The brothers Peter & Andrew came from the village of Bethsaida
John 1:44 – 44 Philip, like Andrew and Peter, was from the town of Bethsaida

Peter was married.
He was also a follower of John the Baptist.  Peter, like all humans before their calling, was a sinful man.  In fact he was ashamed of his sinfulness in the presence of Jesus Christ

Luke 5:6-8 New Living Translation (NLT)
And this time their nets were so full of fish they began to tear! A shout for help brought their partners in the other boat, and soon both boats were filled with fish and on the verge of sinking.When Simon Peter realized what had happened, he fell to his knees before Jesus and said, “Oh, Lord, please leave me—I’m such a sinful man.”
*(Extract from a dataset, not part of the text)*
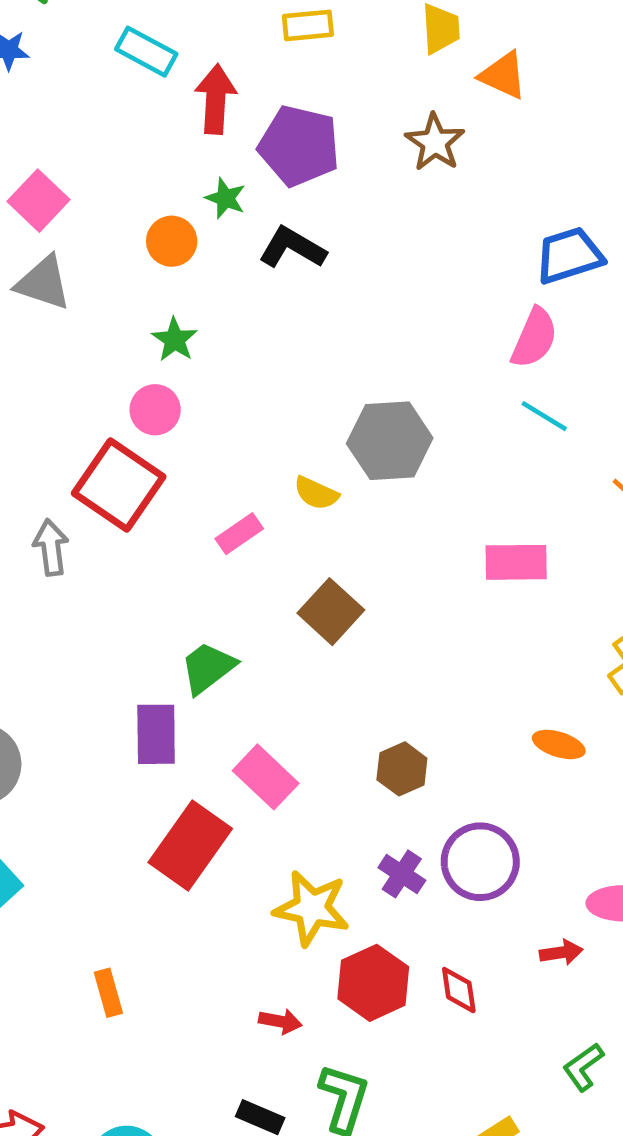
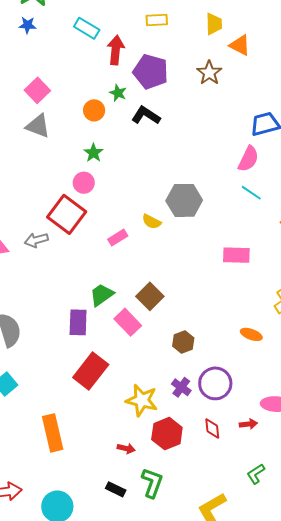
gray arrow: (51, 547) -> (36, 240), turned -100
brown square: (331, 612) -> (150, 296), moved
pink rectangle: (266, 777) -> (128, 322), moved
red diamond: (459, 990) -> (212, 429), moved
orange rectangle: (108, 993) -> (53, 433), size x1.8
Fishermen at that time were gruff, unkempt, vile, shabbily dressed, and often used vulgar language.  The fishermen of the first century were a man’s man.  They were full of vigor and had boisterous tempers.  This is perhaps why James and his brother John were called the Sons of Thunder

when Jesus told them (Peter and Andrew) to “follow me” they simply walked away and left everything they had without a second thought (Luke 5:9-1).  Consider the fact that this meant that they left everything – all of their fishing boats, their fishing nets, and all the accessories that came with their trade.  How many today would be willing to leave their own business to follow Someone that had simply asked them to follow Him?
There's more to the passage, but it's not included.